Chapter 4 of the Guidelines deals with assessment of the spine.
Chapter 4.20 states:
“While imaging and other studies may assist medical assessors in making a diagnosis, the presence of a morphological variation from ‘normal’ in an imaging study does not confirm the diagnosis. To be of diagnostic value, imaging studies must be concordant with clinical symptoms and signs. In other words, an imaging test is useful to confirm a diagnosis, but an imaging study alone is insufficient to qualify for a DRE category (excepting spinal fractures).”
Chapter 4.27 provides:
“Radiculopathy is the impairment caused by malfunction of a spinal nerve root or nerve roots. In general, in order to conclude that radiculopathy is present, two or more of the following criteria should be found, one of which must be major (major criteria in bold):
• loss or asymmetry of reflexes
• muscle weakness that is anatomically localised to an appropriate spinal nerve root distribution
• reproducible impairment of sensation that is anatomically localised to an appropriate spinal nerve root distribution
• positive nerve root tension (AMA5 Box 15-1, p 382)
• muscle wasting – atrophy (AMA5 Box 15-1, p 382)
• findings on an imaging study consistent with the clinical signs (AMA5, p 382).”
In short, two criteria (of which one must be major) must be present to satisfy a DRE III categorisation.
The MA’s findings on examination are set out in paragraph 18 above.
The MA noted: “The biceps and supinator jerks were present in his left upper extremity but his left triceps jerk was difficult to elicit”. In short, the left triceps jerk was present albeit difficult to elicit.

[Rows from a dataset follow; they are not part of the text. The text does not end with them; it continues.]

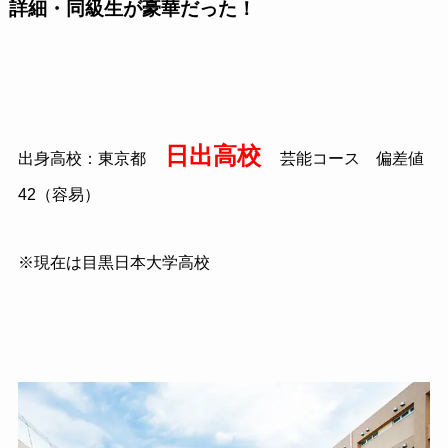
詳細・同級生が豪華だった！
日出高校
出身高校：東京都
芸能コース 偏差値
42（容易）
※現在は目黒日本大学高校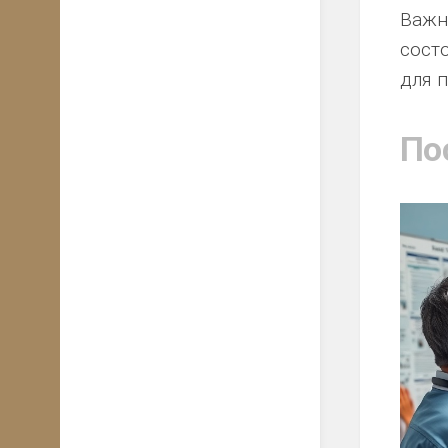
Важн
сост
для 
По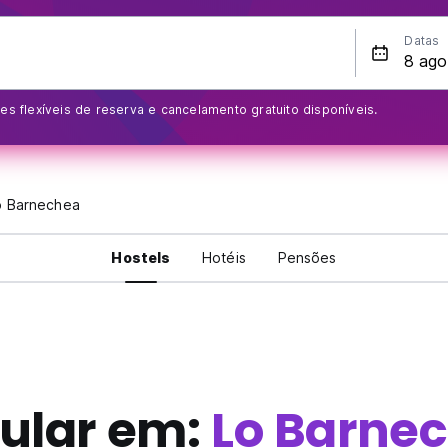
Datas
s flexíveis de reserva e cancelamento gratuito disponíveis.
o Barnechea
Hostels
Hotéis
Pensões
ular em:
Lo Barne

The MA further noted that there was no thenar weakness or intrinsic weakness in the left hand and no sensory changes.
There was no evidence that the appellant met the criteria in Chapter 4.27 apart from the issue surrounding the triceps jerk.
In these circumstances, it was appropriate for the MA to allocate DRE II.

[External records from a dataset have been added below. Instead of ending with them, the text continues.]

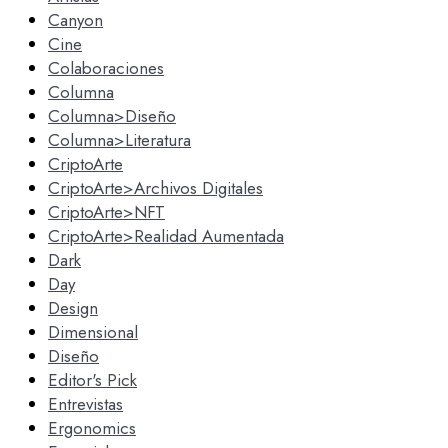
Canyon
Cine
Colaboraciones
Columna
Columna>Diseño
Columna>Literatura
CriptoArte
CriptoArte>Archivos Digitales
CriptoArte>NFT
CriptoArte>Realidad Aumentada
Dark
Day
Design
Dimensional
Diseño
Editor's Pick
Entrevistas
Ergonomics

As stated earlier, the evidence needs to support two conditions (of which one must be major) to satisfy the presence of radiculopathy for DRE III to apply.
In the present case, the appellant appears to have confused symptoms with clinical findings on examination.

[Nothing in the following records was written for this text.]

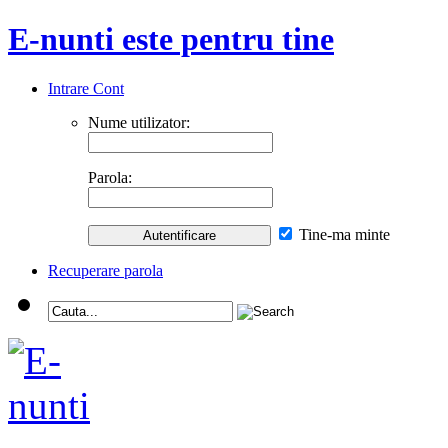
E-nunti este pentru tine
Intrare Cont
Nume utilizator:
Parola:
Tine-ma minte
Recuperare parola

We agree that radiological material is of course an important tool in confirming a diagnosis, but as the respondent correctly points out, “not for the purposes of allocation of a DRE category”.
We also agree with the respondent’s submission that:
“The findings of the MA are consistent with the reported findings of Dr Muratore and
Ms Alvarez Carasco and justify an allocation of DRE category II…There were not significant signs of radiculopathy present on physical examination by the MA to warrant the allocation of a DRE category III.”Finally, we do not agree that the MA “failed to disclose an adequate pathway in his reasoning…”.
He provided detailed findings on examination and explained why he disagreed with the opinion of Dr Dias which the appellant urges us to accept.
It must be remembered that Chapter 1.6 of the Guidelines states:
“Assessing permanent impairment involves clinical assessment of the claimant as they present on the day of assessment taking account the claimant’s relevant medical history and all available relevant medical information…”
And a mere difference of medical opinion is not a valid ground for appeal.
For these reasons, the Appeal Panel has determined that the MAC issued on 6 April 2022 should be confirmed.